__WHAT YOU HAVE TO DO__.
Every line in the records below between the one holding "What's behind Dubai Bliss" and the one holding "d experience.", inclusive, is to be set down exactly; all other lines are to be left out.

__RECORDS TO USE__.
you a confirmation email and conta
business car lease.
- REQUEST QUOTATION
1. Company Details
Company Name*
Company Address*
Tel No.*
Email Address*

...

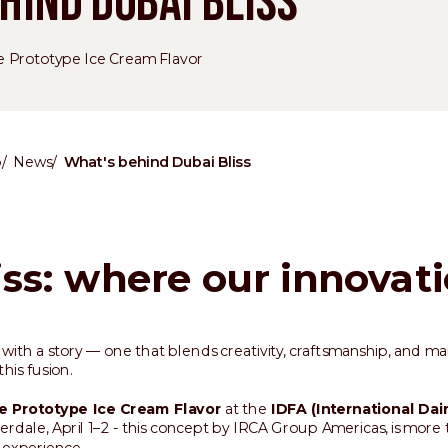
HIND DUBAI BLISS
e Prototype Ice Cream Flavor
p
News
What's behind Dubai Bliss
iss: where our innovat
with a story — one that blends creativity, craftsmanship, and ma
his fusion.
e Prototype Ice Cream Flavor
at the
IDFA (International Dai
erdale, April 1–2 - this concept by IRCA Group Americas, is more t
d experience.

...

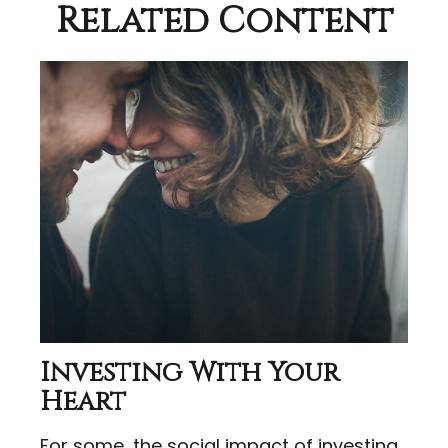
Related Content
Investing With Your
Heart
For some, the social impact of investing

__SOLUTION BELOW__.
What's behind Dubai Bliss
iss: where our innovat
with a story — one that blends creativity, craftsmanship, and ma
his fusion.
e Prototype Ice Cream Flavor
at the
IDFA (International Dai
erdale, April 1–2 - this concept by IRCA Group Americas, is more t
d experience.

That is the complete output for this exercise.